The problem of succession is a real one, albeit one the AICC is actively addressing, AICC chief executive Sarah Cowlrick says. In the first place, it’s difficult to hand over a business usually built up by an individual and where personal relationships are important. Second, it’s expensive to train a replacement and third, candidates are few and far between.
Among independent consultants in particular, funding is limited to train a replacement to take over their business and the trade is finding it difficult to recruit.
“But now we have more collaborative and technical groupings within AICC, they can begin to afford trainees,” says Mrs Cowlrick. Some have already successfully taken on youngsters into the business.
Most consultants walk an average of 14,000 to 15,000 acres a year and because their work will always be limited by the acreage they can walk, their potential earnings are also largely limited in the same way.
“Agronomy fee structures have largely stagnated in the past 10 years which is hindering graduate recruitment and training within the industry,” says Mrs Cowlrick. AICC would like to see more support from many of the agricultural colleges to raise awareness of agronomy as a career.
Harper Adams University College produces more agriculture graduates than any other college, says agriculture course manager Russell Readman. The college enrols around 125 students on agriculture HND and degree courses each year. They can then choose to specialise in crop management and other areas such as mechanisation.
The college also offers a postgraduate crop protection course. Twenty years ago this course had 24 students, 10 years ago there were 10, while the current year has just for students.
“In addition, there has been an increase in the proportion of overseas students taking this course who then go back home and an increase in work-based learners studying the course part-time,” says Dr Readman.
At BSc level, only four students, or 7%, are specialising in agronomy in their final year of the agriculture course, he adds. More typically it has been between 10 and 15% in the past. He would like to see not only more students choosing this route but also employers looking across a wider range of students for potential agronomists.
Starting salaries for trainee agronomists in the supply trade are in the late teens to around £20,000 plus car. The last three years have seen the development of several scholarships as a means of encouraging students to consider certain career options.
For example Syngenta runs three scholarships at Harper Adams, two in the development and technical areas and one in marketing and sales as a means not only of encouraging students to specialise in these areas but also to identify potential employees.

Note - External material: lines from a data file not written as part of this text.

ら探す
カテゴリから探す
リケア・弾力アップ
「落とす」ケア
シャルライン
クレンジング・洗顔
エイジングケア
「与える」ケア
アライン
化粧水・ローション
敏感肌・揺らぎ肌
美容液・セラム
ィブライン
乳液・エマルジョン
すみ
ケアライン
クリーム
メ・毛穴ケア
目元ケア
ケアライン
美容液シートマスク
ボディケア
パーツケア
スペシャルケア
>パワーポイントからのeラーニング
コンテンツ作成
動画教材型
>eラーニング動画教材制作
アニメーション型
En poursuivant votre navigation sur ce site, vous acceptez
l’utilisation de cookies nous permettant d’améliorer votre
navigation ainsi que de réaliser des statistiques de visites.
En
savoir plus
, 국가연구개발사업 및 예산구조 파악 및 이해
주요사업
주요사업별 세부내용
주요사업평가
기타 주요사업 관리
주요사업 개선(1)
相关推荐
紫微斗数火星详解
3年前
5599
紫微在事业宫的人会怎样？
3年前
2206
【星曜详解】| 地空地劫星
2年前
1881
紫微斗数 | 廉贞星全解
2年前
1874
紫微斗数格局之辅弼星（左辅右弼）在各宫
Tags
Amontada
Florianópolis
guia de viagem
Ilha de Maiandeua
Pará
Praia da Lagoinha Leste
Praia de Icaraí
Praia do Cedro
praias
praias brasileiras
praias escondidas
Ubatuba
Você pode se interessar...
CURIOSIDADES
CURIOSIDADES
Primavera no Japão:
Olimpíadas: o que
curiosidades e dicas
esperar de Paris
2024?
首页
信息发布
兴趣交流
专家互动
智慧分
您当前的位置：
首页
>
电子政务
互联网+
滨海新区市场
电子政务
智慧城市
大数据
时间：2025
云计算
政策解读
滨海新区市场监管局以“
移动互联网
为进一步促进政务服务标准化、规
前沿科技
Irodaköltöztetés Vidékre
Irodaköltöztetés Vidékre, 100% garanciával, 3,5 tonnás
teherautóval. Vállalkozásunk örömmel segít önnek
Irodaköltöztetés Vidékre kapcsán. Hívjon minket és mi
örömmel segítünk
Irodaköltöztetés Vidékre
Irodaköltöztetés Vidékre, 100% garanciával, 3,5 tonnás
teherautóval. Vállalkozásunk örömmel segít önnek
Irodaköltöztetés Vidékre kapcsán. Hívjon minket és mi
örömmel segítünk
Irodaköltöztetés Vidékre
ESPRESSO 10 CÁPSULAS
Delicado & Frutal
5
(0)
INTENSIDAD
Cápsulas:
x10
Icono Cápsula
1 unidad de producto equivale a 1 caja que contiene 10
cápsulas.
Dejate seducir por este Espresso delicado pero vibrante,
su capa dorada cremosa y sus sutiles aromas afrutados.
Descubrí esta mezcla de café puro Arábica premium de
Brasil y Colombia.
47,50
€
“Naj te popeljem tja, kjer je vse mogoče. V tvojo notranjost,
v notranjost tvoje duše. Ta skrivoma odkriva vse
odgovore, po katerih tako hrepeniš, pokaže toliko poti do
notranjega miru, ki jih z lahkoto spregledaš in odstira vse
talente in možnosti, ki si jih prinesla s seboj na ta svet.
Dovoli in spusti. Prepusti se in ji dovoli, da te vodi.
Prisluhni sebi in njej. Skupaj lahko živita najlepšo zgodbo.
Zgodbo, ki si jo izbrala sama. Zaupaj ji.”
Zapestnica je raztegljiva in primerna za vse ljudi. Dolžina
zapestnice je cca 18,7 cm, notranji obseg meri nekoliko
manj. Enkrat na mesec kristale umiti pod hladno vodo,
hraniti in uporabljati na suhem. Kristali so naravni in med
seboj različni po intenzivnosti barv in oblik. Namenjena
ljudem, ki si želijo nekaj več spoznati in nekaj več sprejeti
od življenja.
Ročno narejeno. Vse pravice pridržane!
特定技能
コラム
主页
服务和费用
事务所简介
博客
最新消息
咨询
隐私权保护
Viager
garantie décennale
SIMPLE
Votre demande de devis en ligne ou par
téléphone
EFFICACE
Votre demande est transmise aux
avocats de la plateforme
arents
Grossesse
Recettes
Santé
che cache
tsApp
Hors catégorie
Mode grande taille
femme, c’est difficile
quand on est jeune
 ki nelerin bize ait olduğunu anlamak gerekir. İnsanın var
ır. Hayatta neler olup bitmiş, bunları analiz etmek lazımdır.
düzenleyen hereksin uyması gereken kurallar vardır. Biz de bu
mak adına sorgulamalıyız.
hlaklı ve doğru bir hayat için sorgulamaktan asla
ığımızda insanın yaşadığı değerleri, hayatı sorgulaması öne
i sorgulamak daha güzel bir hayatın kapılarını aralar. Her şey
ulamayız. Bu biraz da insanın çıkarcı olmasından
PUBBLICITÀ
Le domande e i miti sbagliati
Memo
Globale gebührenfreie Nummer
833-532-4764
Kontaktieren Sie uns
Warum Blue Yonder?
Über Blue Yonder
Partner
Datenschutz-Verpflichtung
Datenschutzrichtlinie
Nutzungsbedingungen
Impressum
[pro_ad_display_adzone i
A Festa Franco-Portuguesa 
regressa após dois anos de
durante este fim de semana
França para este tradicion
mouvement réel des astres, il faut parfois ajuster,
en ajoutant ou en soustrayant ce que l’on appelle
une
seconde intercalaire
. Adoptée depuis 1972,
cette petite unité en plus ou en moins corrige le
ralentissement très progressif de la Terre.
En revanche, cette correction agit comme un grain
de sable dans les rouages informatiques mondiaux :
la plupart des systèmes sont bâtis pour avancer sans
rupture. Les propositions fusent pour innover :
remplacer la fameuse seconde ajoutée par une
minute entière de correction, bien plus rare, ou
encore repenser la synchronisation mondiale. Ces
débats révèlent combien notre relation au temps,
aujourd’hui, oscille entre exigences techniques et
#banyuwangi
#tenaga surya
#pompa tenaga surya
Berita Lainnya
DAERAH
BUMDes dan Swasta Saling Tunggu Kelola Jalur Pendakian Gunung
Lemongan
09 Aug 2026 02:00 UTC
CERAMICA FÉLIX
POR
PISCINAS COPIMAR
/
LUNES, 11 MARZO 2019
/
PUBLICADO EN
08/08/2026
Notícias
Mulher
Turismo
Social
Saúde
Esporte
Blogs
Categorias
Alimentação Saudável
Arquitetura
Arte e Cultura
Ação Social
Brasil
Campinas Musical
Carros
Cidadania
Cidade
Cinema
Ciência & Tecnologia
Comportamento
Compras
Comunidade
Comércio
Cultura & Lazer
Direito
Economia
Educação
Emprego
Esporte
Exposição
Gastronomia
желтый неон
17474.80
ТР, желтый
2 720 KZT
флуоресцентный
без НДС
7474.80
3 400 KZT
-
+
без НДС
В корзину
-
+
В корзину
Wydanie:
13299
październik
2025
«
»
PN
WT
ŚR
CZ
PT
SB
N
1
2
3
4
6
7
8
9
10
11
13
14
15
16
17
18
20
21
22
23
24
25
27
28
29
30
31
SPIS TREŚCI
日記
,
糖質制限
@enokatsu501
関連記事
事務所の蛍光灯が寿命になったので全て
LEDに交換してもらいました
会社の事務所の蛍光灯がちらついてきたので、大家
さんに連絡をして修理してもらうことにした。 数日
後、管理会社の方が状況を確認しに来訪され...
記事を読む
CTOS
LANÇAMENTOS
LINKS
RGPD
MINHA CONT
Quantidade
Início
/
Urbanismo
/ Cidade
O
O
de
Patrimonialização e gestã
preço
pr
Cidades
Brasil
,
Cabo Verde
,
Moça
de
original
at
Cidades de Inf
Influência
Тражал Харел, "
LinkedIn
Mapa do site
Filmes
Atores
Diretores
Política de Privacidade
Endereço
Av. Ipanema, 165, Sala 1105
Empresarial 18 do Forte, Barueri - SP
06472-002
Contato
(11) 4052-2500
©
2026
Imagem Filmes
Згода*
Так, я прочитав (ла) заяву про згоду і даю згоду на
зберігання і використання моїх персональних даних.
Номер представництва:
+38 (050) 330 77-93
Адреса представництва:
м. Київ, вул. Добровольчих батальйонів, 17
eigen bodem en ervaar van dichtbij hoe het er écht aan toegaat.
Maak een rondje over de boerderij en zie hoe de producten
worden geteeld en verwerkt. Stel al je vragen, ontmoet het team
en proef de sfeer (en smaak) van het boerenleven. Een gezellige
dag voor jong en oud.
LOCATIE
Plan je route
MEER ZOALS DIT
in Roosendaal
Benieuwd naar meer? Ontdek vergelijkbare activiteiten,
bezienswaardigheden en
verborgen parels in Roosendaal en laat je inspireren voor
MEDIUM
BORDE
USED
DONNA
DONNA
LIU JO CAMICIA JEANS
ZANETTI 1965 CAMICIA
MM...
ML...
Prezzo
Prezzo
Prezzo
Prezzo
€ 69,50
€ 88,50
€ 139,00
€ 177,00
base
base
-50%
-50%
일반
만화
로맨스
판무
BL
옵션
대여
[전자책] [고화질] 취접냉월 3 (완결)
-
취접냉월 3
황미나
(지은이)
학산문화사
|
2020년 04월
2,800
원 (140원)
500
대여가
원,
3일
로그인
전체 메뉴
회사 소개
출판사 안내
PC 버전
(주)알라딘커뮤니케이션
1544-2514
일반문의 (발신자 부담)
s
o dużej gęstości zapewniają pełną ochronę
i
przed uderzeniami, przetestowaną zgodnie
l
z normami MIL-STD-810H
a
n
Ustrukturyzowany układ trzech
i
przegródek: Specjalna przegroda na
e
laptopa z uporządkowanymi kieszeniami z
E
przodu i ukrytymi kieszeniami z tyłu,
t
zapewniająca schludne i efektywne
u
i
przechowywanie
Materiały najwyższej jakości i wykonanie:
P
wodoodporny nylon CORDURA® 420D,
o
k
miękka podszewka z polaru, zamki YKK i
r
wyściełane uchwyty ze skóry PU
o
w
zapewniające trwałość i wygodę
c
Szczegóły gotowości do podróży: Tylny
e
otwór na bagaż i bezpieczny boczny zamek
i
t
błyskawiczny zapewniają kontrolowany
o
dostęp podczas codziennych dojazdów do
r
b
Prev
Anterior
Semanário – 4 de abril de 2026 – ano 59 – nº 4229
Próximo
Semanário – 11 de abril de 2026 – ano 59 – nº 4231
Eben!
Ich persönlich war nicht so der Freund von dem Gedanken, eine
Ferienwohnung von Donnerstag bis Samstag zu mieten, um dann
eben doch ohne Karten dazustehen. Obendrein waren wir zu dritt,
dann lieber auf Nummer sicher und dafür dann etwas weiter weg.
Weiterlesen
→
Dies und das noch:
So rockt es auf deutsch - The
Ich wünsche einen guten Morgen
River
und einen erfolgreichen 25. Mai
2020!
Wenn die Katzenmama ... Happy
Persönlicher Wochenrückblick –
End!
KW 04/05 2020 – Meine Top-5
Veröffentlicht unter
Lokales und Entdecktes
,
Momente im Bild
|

They are sponsored by being given a year’s placement with the company as part of their course and through the payment of tuition fees in the academic year before and following that placement. However, the scholarships are not conditional on those students joining their sponsoring company at the end of the course. The Arable Group, Velcourt and Co-op Farms are also involved in scholarships at Harper Adams.
AtlasFram arable products manager John Humphreys works with independent agronomists covering 90% of the group’s arable acreage and has been concerned about a shortage of agronomists for some time. He is also investigating sponsorship of trainees.
At Agrovista, 95 agronomists are employed and the company has recently taken on eight trainees. Regional director for the south, Charles Coslett, said that had they been looking for these from the traditional source straight out of college or university, they would have struggled to fill the positions.
However, he believes that as food has become more of a political issue recently, the profile of agronomy is also being raised.